Ils l’accusent également d’utiliser les Accords de Washington et la menace de sanctions américaines pour réprimer l’opposition, en assimilant ses adversaires politiques à des sympathisants du M23 ou du Rwanda.
Face à cette situation, une partie de l’opposition congolaise critique désormais ouvertement le partenariat entre Kinshasa et Washington, ce qui pourrait fragiliser les relations bilatérales à long terme dans un pays aussi politiquement instable que la RDC.
Les auteurs appellent donc les États-Unis à accentuer leur pression sur Kinshasa, notamment dans le cadre des Accords de Washington. Ils recommandent à l’administration américaine d’exiger du gouvernement congolais qu’il cesse immédiatement toute collaboration avec les FDLR et qu’il lance des opérations militaires pour neutraliser ce groupe, conformément à ses engagements.
Washington devrait également envisager des sanctions ciblées contre les responsables congolais qui entravent cette démarche et suspendre sa coopération militaire avec l’armée congolaise tant que ces engagements ne seront pas respectés.
Concernant les négociations conduites par le Qatar, les auteurs estiment que l’administration Trump devra également convaincre Kinshasa de négocier sérieusement et d’accepter certains compromis indispensables à un accord durable avec le M23, notamment une forme de contrôle transitoire du mouvement sur les territoires qu’il administre actuellement.
En parallèle, Washington devrait aider Tshisekedi à gérer les conséquences politiques internes de telles concessions en lui offrant des résultats tangibles grâce au partenariat stratégique sur les minerais critiques.

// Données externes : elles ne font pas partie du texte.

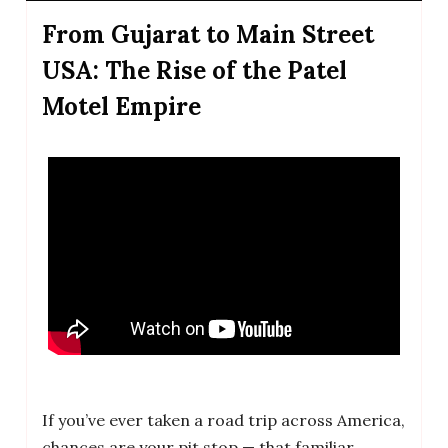
From Gujarat to Main Street
USA: The Rise of the Patel
Motel Empire
If you’ve ever taken a road trip across America,
chances are your pit stop — that familiar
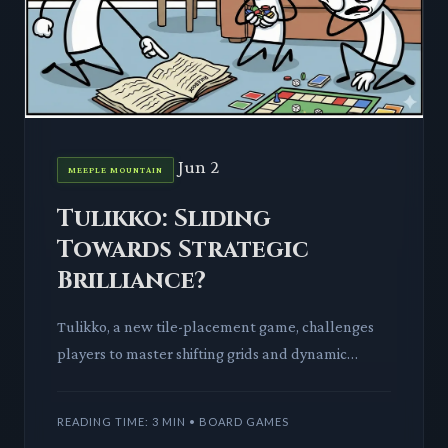
Jun 2
MEEPLE MOUNTAIN
Tulikko: Sliding
Towards Strategic
Brilliance?
Tulikko, a new tile-placement game, challenges
players to master shifting grids and dynamic
objectives. We dissect its mechanics and tabletop
impact.
READING TIME: 3 MIN • BOARD GAMES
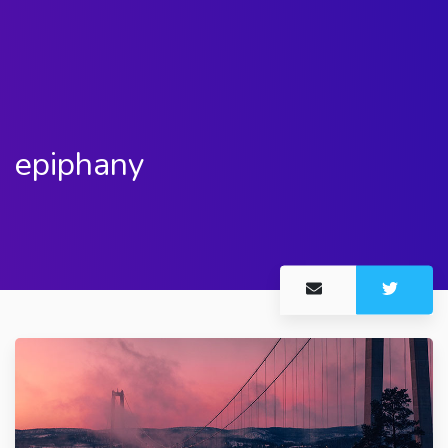
epiphany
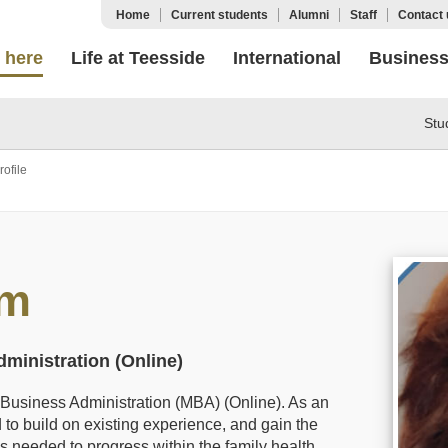
Home
Current students
Alumni
Staff
Contact 
 here
Life at Teesside
International
Busines
Stu
ofile
im
ministration (Online)
f Business Administration (MBA) (Online). As an
to build on existing experience, and gain the
s needed to progress within the family health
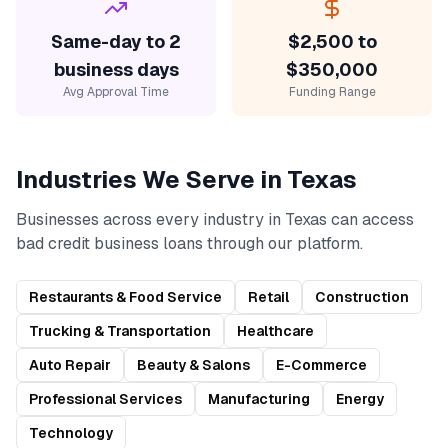
Same-day to 2
$2,500 to
business days
$350,000
Avg Approval Time
Funding Range
Industries We Serve in
Texas
Businesses across every industry in
Texas
can access
bad credit business loans
through our platform.
Restaurants & Food Service
Retail
Construction
Trucking & Transportation
Healthcare
Auto Repair
Beauty & Salons
E-Commerce
Professional Services
Manufacturing
Energy
Technology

Selon les auteurs, la seule manière de garantir la paix et la prospérité recherchées par les États-Unis consiste à tenir toutes les parties responsables de leurs actes, y compris leurs alliés à Kinshasa.
Les Accords de Washington offrent déjà de nombreux avantages tant à la RDC qu’au Rwanda. Après avoir sanctionné Kigali pour avoir enfreint les engagements de paix, Washington doit désormais veiller à ce que Kinshasa ne compromette pas, à son tour, les efforts déployés depuis un an pour instaurer une paix durable dans la région.